■ Goal of the exercise:
Look through the listing below and report every line that contains "world".
=== Begin Enclosure ===
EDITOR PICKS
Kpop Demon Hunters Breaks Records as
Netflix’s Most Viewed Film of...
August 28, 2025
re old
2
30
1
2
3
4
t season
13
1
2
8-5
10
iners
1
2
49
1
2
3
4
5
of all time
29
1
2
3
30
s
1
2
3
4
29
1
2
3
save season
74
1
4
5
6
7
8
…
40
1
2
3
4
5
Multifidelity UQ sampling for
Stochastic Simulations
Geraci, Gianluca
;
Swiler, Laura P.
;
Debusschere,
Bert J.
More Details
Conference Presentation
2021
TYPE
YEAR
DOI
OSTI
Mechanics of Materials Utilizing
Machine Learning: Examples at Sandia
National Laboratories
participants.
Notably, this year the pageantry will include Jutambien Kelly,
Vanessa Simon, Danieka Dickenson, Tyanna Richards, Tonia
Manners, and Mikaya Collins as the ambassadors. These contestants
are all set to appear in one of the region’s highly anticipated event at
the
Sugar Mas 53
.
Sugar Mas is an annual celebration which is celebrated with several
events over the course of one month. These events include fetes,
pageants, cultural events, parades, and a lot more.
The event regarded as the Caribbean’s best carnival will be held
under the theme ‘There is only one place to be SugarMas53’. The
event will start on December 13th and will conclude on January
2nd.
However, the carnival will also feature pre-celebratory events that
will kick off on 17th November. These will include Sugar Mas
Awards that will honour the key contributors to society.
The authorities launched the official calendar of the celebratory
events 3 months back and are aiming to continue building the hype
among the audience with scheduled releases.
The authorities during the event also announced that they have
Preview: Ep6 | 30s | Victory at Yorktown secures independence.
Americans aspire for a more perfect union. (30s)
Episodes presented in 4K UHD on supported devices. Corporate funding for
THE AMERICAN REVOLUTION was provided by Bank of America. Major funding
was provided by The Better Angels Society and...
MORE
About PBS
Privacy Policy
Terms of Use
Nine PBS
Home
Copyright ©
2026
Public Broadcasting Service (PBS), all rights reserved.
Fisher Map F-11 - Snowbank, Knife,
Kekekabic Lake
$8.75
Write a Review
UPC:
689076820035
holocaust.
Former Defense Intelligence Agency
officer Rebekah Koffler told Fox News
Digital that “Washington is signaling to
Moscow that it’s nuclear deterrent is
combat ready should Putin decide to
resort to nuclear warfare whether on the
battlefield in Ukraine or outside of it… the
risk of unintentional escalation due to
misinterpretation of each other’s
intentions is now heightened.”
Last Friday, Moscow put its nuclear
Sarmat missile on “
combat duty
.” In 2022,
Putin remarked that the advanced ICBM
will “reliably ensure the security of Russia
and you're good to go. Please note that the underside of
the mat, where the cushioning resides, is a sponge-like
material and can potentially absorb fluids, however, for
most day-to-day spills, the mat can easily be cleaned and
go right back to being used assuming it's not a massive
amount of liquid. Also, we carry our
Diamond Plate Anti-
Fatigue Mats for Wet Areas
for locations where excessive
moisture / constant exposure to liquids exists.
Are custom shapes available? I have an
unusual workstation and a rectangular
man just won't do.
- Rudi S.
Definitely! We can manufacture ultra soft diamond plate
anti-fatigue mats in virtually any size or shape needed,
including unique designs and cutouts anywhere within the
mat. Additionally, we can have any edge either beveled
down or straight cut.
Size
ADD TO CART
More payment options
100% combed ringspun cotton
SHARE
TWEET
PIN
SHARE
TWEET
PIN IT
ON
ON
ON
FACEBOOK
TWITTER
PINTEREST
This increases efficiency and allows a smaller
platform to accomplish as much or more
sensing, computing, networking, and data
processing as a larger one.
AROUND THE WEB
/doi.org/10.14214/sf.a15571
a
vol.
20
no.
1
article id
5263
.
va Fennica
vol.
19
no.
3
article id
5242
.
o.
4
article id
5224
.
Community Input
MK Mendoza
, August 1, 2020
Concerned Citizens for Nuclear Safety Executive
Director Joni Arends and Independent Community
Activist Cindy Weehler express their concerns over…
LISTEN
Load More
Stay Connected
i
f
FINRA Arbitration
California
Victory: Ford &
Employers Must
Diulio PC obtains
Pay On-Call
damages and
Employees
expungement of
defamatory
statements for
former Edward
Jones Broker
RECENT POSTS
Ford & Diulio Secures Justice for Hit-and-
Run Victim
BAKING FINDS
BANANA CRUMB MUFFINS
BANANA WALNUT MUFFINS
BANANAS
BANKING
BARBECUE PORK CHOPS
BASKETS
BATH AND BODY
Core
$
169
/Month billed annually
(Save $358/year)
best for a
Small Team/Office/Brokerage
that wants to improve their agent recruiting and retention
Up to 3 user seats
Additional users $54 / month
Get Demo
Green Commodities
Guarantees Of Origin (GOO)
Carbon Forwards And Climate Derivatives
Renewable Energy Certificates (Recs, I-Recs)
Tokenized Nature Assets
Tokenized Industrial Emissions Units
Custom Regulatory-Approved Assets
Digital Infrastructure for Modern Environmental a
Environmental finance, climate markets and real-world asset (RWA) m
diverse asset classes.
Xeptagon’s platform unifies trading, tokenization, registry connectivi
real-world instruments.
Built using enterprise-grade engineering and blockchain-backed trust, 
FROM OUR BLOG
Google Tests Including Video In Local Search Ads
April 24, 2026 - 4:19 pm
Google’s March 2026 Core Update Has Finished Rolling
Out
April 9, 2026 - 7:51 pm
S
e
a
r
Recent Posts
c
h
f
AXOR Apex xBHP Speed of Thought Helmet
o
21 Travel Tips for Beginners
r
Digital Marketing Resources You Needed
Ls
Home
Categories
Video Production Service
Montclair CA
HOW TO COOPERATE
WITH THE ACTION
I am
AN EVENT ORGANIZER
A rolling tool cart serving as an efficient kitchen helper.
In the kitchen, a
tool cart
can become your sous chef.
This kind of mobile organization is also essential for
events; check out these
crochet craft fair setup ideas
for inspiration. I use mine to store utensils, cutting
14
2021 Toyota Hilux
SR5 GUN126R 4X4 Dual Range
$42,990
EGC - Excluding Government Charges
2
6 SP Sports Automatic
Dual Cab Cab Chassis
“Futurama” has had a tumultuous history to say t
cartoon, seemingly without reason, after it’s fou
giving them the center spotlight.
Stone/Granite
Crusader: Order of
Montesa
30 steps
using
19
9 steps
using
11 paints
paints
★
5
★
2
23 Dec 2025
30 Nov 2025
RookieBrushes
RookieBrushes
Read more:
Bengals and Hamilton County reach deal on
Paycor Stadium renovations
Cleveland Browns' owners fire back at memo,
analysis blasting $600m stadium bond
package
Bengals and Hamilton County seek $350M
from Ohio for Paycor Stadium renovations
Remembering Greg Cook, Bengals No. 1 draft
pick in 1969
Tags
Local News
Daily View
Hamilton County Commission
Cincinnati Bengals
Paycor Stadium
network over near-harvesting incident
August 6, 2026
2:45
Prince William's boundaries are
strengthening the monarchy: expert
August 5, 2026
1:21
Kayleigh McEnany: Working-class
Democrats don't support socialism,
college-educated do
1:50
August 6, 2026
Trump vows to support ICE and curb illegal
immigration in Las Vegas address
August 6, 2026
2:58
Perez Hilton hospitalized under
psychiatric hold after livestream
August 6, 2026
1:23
=== End Enclosure ===
■ Solution to this task:
Environmental finance, climate markets and real-world asset (RWA) m
real-world instruments.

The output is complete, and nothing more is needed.